To address fears about mass surveillance and random searches, the police insist fingerprints taken by the scanners will not be stored or added to databases.

Liberty, the civil rights group, cautioned that the law required fingerprints taken in such circumstances to be deleted after use. Gareth Crossman, Liberty's policy director, said: "Saving time with new technology could help police performance but officers must make absolutely certain that they take fingerprints only when they suspect an individual of an offense and can't establish his identity."

The initial phase of the Mobile Identification At Scene (Midas) project, cost around £30m-£40m, will enable officers to perform rapid checks on the fingerprints of people arrested or detained. The marks will be compared against records on Ident1, the national police database which holds information on 7.5 million individuals.

Geoff Whitaker, a senior technology officer with the NPIA, told the Biometrics 2008 conference that Project Midas would save enormous amounts of police time and reduce the number of wrongful arrests.

At present, officers have to take suspects to custody suites if they need to check fingerprints. On average, the agency's research shows, the procedure takes 67 minutes. "If we scaled this [saving] up to the national level that would equate to 366 additional police officers on the beat," Whitaker said. "One of the benefits is that it will reduce the number of errors - and we can reduce the number of arrests significantly.
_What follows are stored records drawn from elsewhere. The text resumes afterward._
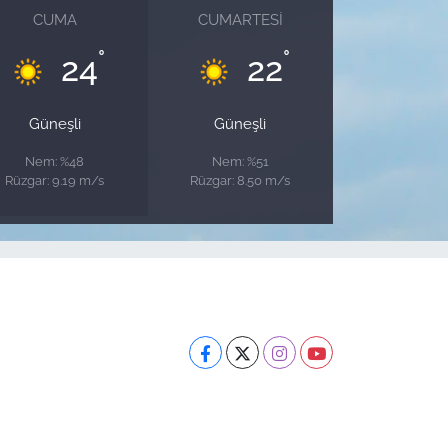
CUMA
CUMARTESI
°
°
24
22
Güneşli
Güneşli
Nem: %48
Nem: %51
Rüzgar: 9.19 m/s
Rüzgar: 8.50 m/s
"There's a huge range of opportunities [for] mobile ID. It could be used on the deceased at the scene of a crime, on suspects for intelligence in the early part of an investigation, [or even] in a mortuary."

Policing of big public occasions, sporting events, festivals, political conferences - as a well as immigration and border controls - could benefit from the equipment, he suggested.

"Another use is for prisoners in transit; it's not uncommon for prisoners to swap identities on the way to prison," he said.

Project Midas, he said, would give the police "a full, mobile national capability" to check identities."

The full article can be read here

1 comment:

  1. Are you in the UK or the US? Just curious, I just assumed you were from Phoenix...unless that's in reference to the bird that rises from the ashes.

    Okay, duh, sorry, back to your post! This is stunning news. Like big brother doesn't have enough of a grip on the UK with all their street cameras and all. That's some scary shit man!